Reproduce the records word for word, leaving out any pictures they hold.
--- Exercise inputs ---
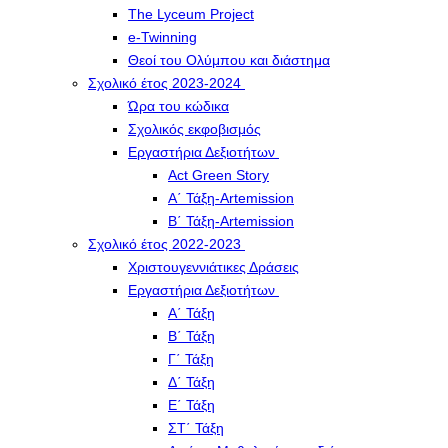
The Lyceum Project
e-Twinning
Θεοί του Ολύμπου και διάστημα
Σχολικό έτος 2023-2024
Ώρα του κώδικα
Σχολικός εκφοβισμός
Εργαστήρια Δεξιοτήτων
Act Green Story
Α΄ Τάξη-Artemission
Β΄ Τάξη-Artemission
Σχολικό έτος 2022-2023
Χριστουγεννιάτικες Δράσεις
Εργαστήρια Δεξιοτήτων
Α΄ Τάξη
Β΄ Τάξη
Γ΄ Τάξη
Δ΄ Τάξη
Ε΄ Τάξη
ΣΤ΄ Τάξη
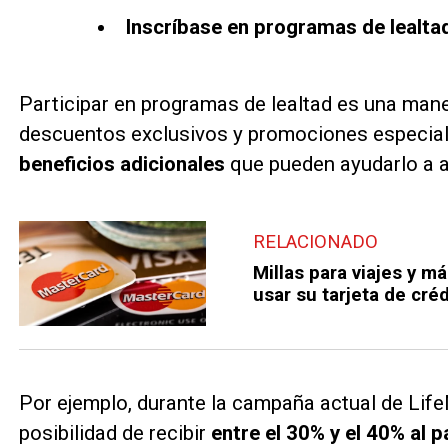
Inscríbase en programas de lealta
Participar en programas de lealtad es una mane
descuentos exclusivos y promociones especial
beneficios adicionales
que pueden ayudarlo a a
RELACIONADO
Millas para viajes y m
usar su tarjeta de créd
Por ejemplo, durante la campaña actual de Life
posibilidad de recibir
entre el 30% y el 40% al 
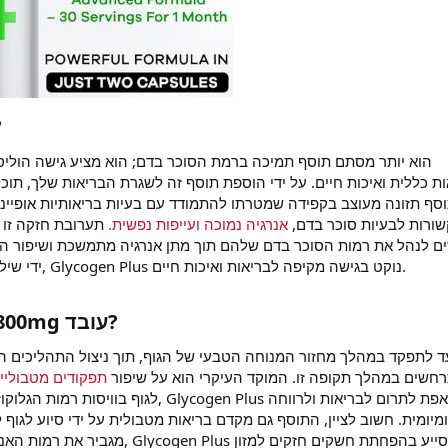
?
ת כללית ואיכות חיים. על ידי הוספת תוסף זה לשגרת הבריאות שלך, תוכ
שורות לבעיות סוכר בדם
אנרגיה נמוכה ועייפות נפשית.
תערובת חזקה זו ש
ם לנהל את רמות הסוכר בדם שלהם תוך מתן אנרגיה מתמשכת ושיפור המי
ידי שילוב של אלמנטים צמחיים ומינרלים, Glycogen Plus נוקט בגישה מקיפה לבריאות ואיכות חיים.
כיצד Glycogen Plus+ 800mg עובד?
חשים במהלך תקופה זו. המוקד העיקרי הוא על שיפור
תפקודים מטבוליים
 Glycogen Plus שואפת לתרום לבריאות ולרווחה
מיומית. חשוב לציין, התוסף גם מקדם בריאות מטבולית על ידי סיוע לגוף ל
Plus מסייע בהפחתת חשקים חזקים למזון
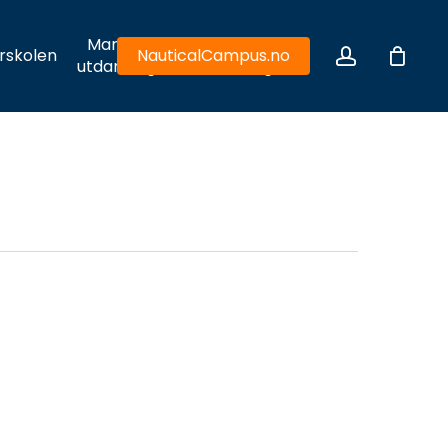
Maritim
Hydrodynamiske
account
rskolen
NauticalCampus.no
utdanning
utfordringer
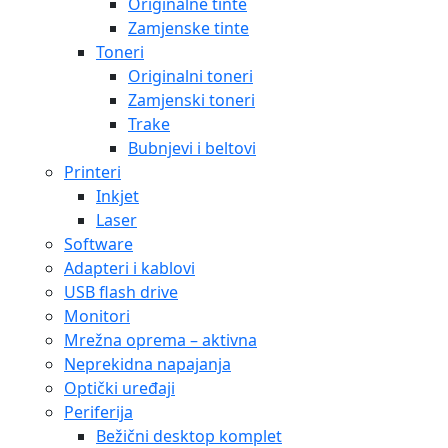
Originalne tinte
Zamjenske tinte
Toneri
Originalni toneri
Zamjenski toneri
Trake
Bubnjevi i beltovi
Printeri
Inkjet
Laser
Software
Adapteri i kablovi
USB flash drive
Monitori
Mrežna oprema – aktivna
Neprekidna napajanja
Optički uređaji
Periferija
Bežični desktop komplet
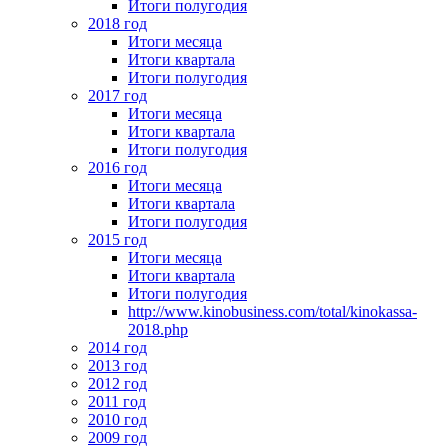
Итоги полугодия
2018 год
Итоги месяца
Итоги квартала
Итоги полугодия
2017 год
Итоги месяца
Итоги квартала
Итоги полугодия
2016 год
Итоги месяца
Итоги квартала
Итоги полугодия
2015 год
Итоги месяца
Итоги квартала
Итоги полугодия
http://www.kinobusiness.com/total/kinokassa-
2018.php
2014 год
2013 год
2012 год
2011 год
2010 год
2009 год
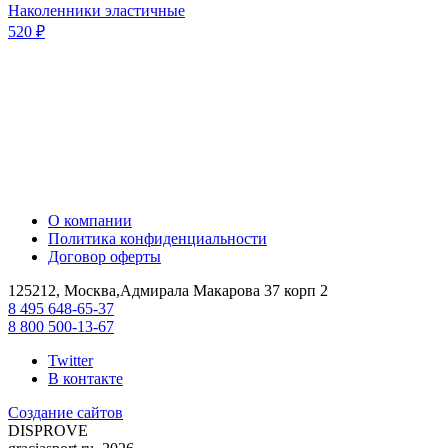
Наколенники эластичные
520 ₽
О компании
Политика конфиденциальности
Договор оферты
125212, Москва,Адмирала Макарова 37 корп 2
8 495 648-65-37
8 800 500-13-67
Twitter
В контакте
Создание сайтов
DIS
PROVE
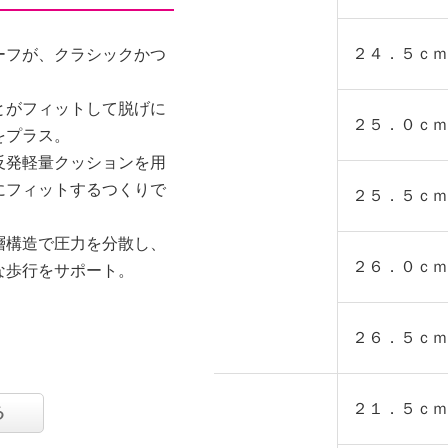
２４．５ｃｍ
ーフが、クラシックかつ
とがフィットして脱げに
２５．０ｃｍ
をプラス。
反発軽量クッションを用
にフィットするつくりで
２５．５ｃｍ
層構造で圧力を分散し、
２６．０ｃｍ
な歩行をサポート。
２６．５ｃｍ
２１．５ｃｍ
る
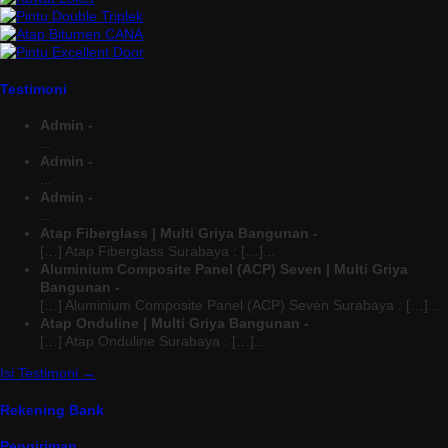
Testimoni
Admin -
...
Admin -
...
Admin -
...
Atap Fiberglass | Multi Griya Bangunan -
[…] Atap Fiberglass Surabaya : […]...
Aluminium Composite Panel (ACP) Seven | Multi Griya
Bangunan -
[…] Aluminium Composite Panel (ACP) Seven Surabaya : […]...
Atap Onduline | Multi Griya Bangunan -
[…] Atap Onduline Surabaya : […]...
Isi Testimoni →
Rekening Bank
Pengiriman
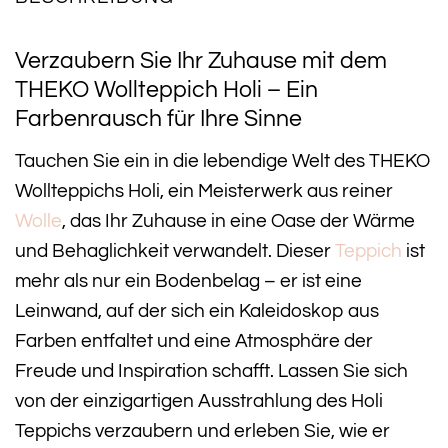
Verzaubern Sie Ihr Zuhause mit dem
THEKO Wollteppich Holi – Ein
Farbenrausch für Ihre Sinne
Tauchen Sie ein in die lebendige Welt des THEKO
Wollteppichs Holi, ein Meisterwerk aus reiner
Wolle
, das Ihr Zuhause in eine Oase der Wärme
und Behaglichkeit verwandelt. Dieser
Teppich
ist
mehr als nur ein Bodenbelag – er ist eine
Leinwand, auf der sich ein Kaleidoskop aus
Farben entfaltet und eine Atmosphäre der
Freude und Inspiration schafft. Lassen Sie sich
von der einzigartigen Ausstrahlung des Holi
Teppichs verzaubern und erleben Sie, wie er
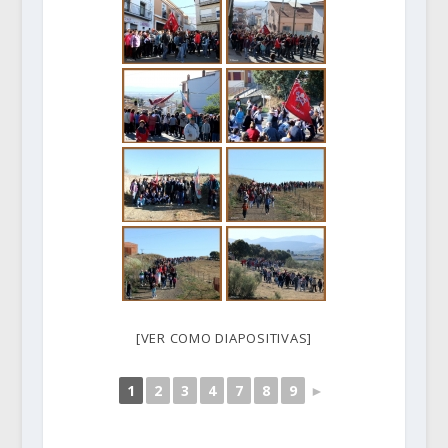
[VER COMO DIAPOSITIVAS]
1
2
3
4
7
8
9
►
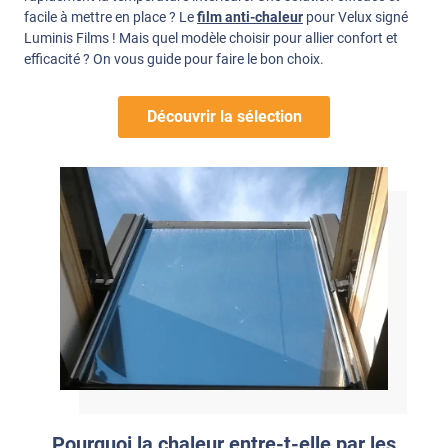
facile à mettre en place ? Le
film anti-chaleur
pour Velux signé
Luminis Films ! Mais quel modèle choisir pour allier confort et
efficacité ? On vous guide pour faire le bon choix.
Découvrir la sélection
Pourquoi la chaleur entre-t-elle par les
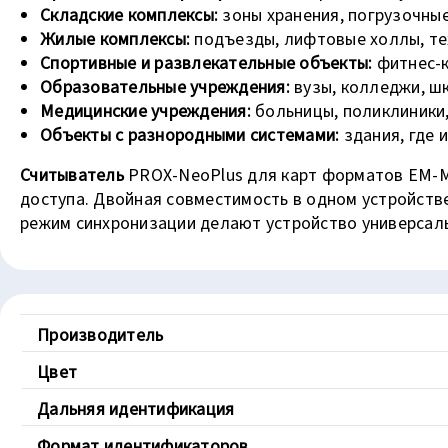
Складские комплексы:
зоны хранения, погрузочны
Жилые комплексы:
подъезды, лифтовые холлы, те
Спортивные и развлекательные объекты:
фитнес-к
Образовательные учреждения:
вузы, колледжи, шк
Медицинские учреждения:
больницы, поликлиники,
Объекты с разнородными системами:
здания, где 
Считыватель
PROX-NeoPlus для карт форматов EM-Ma
доступа. Двойная совместимость в одном устройств
режим синхронизации делают устройство универсал
Производитель
Цвет
Дальняя идентификация
Формат идентификаторов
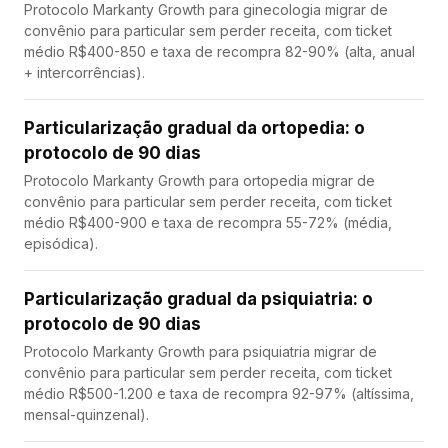
Protocolo Markanty Growth para ginecologia migrar de
convênio para particular sem perder receita, com ticket
médio R$400-850 e taxa de recompra 82-90% (alta, anual
+ intercorrências).
Particularização gradual da ortopedia: o
protocolo de 90 dias
Protocolo Markanty Growth para ortopedia migrar de
convênio para particular sem perder receita, com ticket
médio R$400-900 e taxa de recompra 55-72% (média,
episódica).
Particularização gradual da psiquiatria: o
protocolo de 90 dias
Protocolo Markanty Growth para psiquiatria migrar de
convênio para particular sem perder receita, com ticket
médio R$500-1.200 e taxa de recompra 92-97% (altíssima,
mensal-quinzenal).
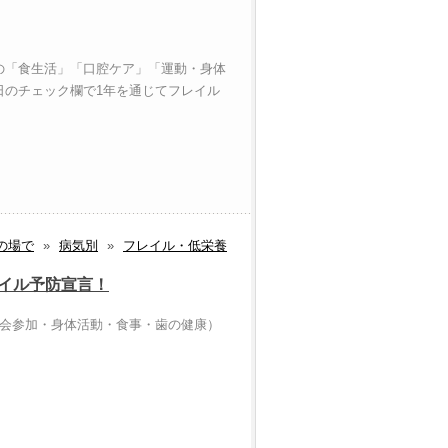
の「食生活」「口腔ケア」「運動・身体
日のチェック欄で1年を通じてフレイル
の場で
»
病気別
»
フレイル・低栄養
イル予防宣言！
社会参加・身体活動・食事・歯の健康）
ー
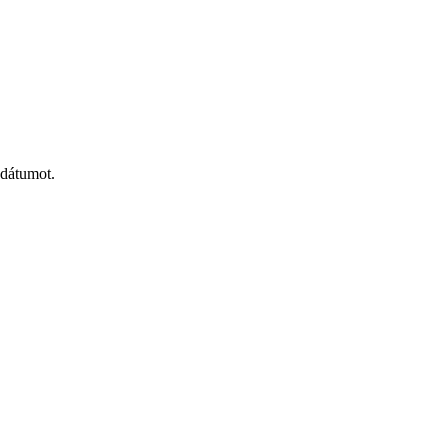
 dátumot.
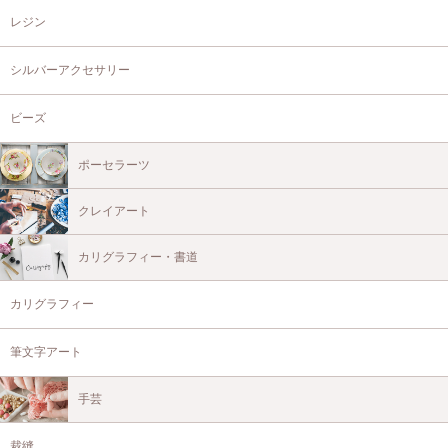
レジン
シルバーアクセサリー
ビーズ
ポーセラーツ
クレイアート
カリグラフィー・書道
カリグラフィー
筆文字アート
手芸
裁縫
---
§ **Output for this task**
The Lyceum Project
e-Twinning
Θεοί του Ολύμπου και διάστημα
Σχολικό έτος 2023-2024
Ώρα του κώδικα
Σχολικός εκφοβισμός
Εργαστήρια Δεξιοτήτων
Act Green Story
Α΄ Τάξη-Artemission
Β΄ Τάξη-Artemission
Σχολικό έτος 2022-2023
Χριστουγεννιάτικες Δράσεις
Εργαστήρια Δεξιοτήτων
Α΄ Τάξη
Β΄ Τάξη
Γ΄ Τάξη
Δ΄ Τάξη
Ε΄ Τάξη
ΣΤ΄ Τάξη
Inscríbase en programas de lealta
Participar en programas de lealtad es una mane
descuentos exclusivos y promociones especial
beneficios adicionales
que pueden ayudarlo a a
RELACIONADO
Millas para viajes y m
usar su tarjeta de créd
Por ejemplo, durante la campaña actual de Life
posibilidad de recibir
entre el 30% y el 40% al 
?
ת כללית ואיכות חיים. על ידי הוספת תוסף זה לשגרת הבריאות שלך, תוכ
שורות לבעיות סוכר בדם
אנרגיה נמוכה ועייפות נפשית.
תערובת חזקה זו ש
ם לנהל את רמות הסוכר בדם שלהם תוך מתן אנרגיה מתמשכת ושיפור המי
ידי שילוב של אלמנטים צמחיים ומינרלים, Glycogen Plus נוקט בגישה מקיפה לבריאות ואיכות חיים.
כיצד Glycogen Plus+ 800mg עובד?
חשים במהלך תקופה זו. המוקד העיקרי הוא על שיפור
תפקודים מטבוליים
 Glycogen Plus שואפת לתרום לבריאות ולרווחה
מיומית. חשוב לציין, התוסף גם מקדם בריאות מטבולית על ידי סיוע לגוף ל
Plus מסייע בהפחתת חשקים חזקים למזון
Maritim
Hydrodynamiske
account
rskolen
NauticalCampus.no
utdanning
utfordringer
Originalne tinte
Zamjenske tinte
Toneri
Originalni toneri
Zamjenski toneri
Trake
Bubnjevi i beltovi
Printeri
Inkjet
Laser
Software
Adapteri i kablovi
USB flash drive
Monitori
Mrežna oprema – aktivna
Neprekidna napajanja
Optički uređaji
Periferija
Bežični desktop komplet
Итоги полугодия
2018 год
Итоги месяца
Итоги квартала
Итоги полугодия
2017 год
Итоги месяца
Итоги квартала
Итоги полугодия
2016 год
Итоги месяца
Итоги квартала
Итоги полугодия
2015 год
Итоги месяца
Итоги квартала
Итоги полугодия
http://www.kinobusiness.com/total/kinokassa-
2018.php
2014 год
2013 год
2012 год
2011 год
2010 год
2009 год
Наколенники эластичные
520 ₽
О компании
Политика конфиденциальности
Договор оферты
125212, Москва,Адмирала Макарова 37 корп 2
8 495 648-65-37
8 800 500-13-67
Twitter
В контакте
Создание сайтов
DIS
PROVE
２４．５ｃｍ
ーフが、クラシックかつ
とがフィットして脱げに
２５．０ｃｍ
をプラス。
反発軽量クッションを用
にフィットするつくりで
２５．５ｃｍ
層構造で圧力を分散し、
２６．０ｃｍ
な歩行をサポート。
２６．５ｃｍ
２１．５ｃｍ
る
Testimoni
Admin -
...
Admin -
...
Admin -
...
Atap Fiberglass | Multi Griya Bangunan -
[…] Atap Fiberglass Surabaya : […]...
Aluminium Composite Panel (ACP) Seven | Multi Griya
Bangunan -
[…] Aluminium Composite Panel (ACP) Seven Surabaya : […]...
Atap Onduline | Multi Griya Bangunan -
[…] Atap Onduline Surabaya : […]...
Isi Testimoni →
Rekening Bank
Pengiriman
Verzaubern Sie Ihr Zuhause mit dem
THEKO Wollteppich Holi – Ein
Farbenrausch für Ihre Sinne
Tauchen Sie ein in die lebendige Welt des THEKO
Wollteppichs Holi, ein Meisterwerk aus reiner
Wolle
, das Ihr Zuhause in eine Oase der Wärme
und Behaglichkeit verwandelt. Dieser
Teppich
ist
mehr als nur ein Bodenbelag – er ist eine
Leinwand, auf der sich ein Kaleidoskop aus
Farben entfaltet und eine Atmosphäre der
Freude und Inspiration schafft. Lassen Sie sich
von der einzigartigen Ausstrahlung des Holi
Teppichs verzaubern und erleben Sie, wie er
[VER COMO DIAPOSITIVAS]
1
2
3
4
7
8
9
►
facile à mettre en place ? Le
film anti-chaleur
pour Velux signé
Luminis Films ! Mais quel modèle choisir pour allier confort et
efficacité ? On vous guide pour faire le bon choix.
Découvrir la sélection
Pourquoi la chaleur entre-t-elle par les
Складские комплексы:
зоны хранения, погрузочны
Жилые комплексы:
подъезды, лифтовые холлы, те
Спортивные и развлекательные объекты:
фитнес-к
Образовательные учреждения:
вузы, колледжи, шк
Медицинские учреждения:
больницы, поликлиники,
Объекты с разнородными системами:
здания, где 
Считыватель
PROX-NeoPlus для карт форматов EM-Ma
доступа. Двойная совместимость в одном устройств
режим синхронизации делают устройство универсал
Производитель
Цвет
Дальняя идентификация
Формат идентификаторов
Protocolo Markanty Growth para ginecologia migrar de
convênio para particular sem perder receita, com ticket
médio R$400-850 e taxa de recompra 82-90% (alta, anual
+ intercorrências).
Particularização gradual da ortopedia: o
protocolo de 90 dias
Protocolo Markanty Growth para ortopedia migrar de
convênio para particular sem perder receita, com ticket
médio R$400-900 e taxa de recompra 55-72% (média,
episódica).
Particularização gradual da psiquiatria: o
protocolo de 90 dias
Protocolo Markanty Growth para psiquiatria migrar de
convênio para particular sem perder receita, com ticket
médio R$500-1.200 e taxa de recompra 92-97% (altíssima,
mensal-quinzenal).
の「食生活」「口腔ケア」「運動・身体
日のチェック欄で1年を通じてフレイル
の場で
»
病気別
»
フレイル・低栄養
イル予防宣言！
社会参加・身体活動・食事・歯の健康）
ー
 dátumot.
レジン
シルバーアクセサリー
ビーズ
ポーセラーツ
クレイアート
カリグラフィー・書道
カリグラフィー
筆文字アート
手芸
裁縫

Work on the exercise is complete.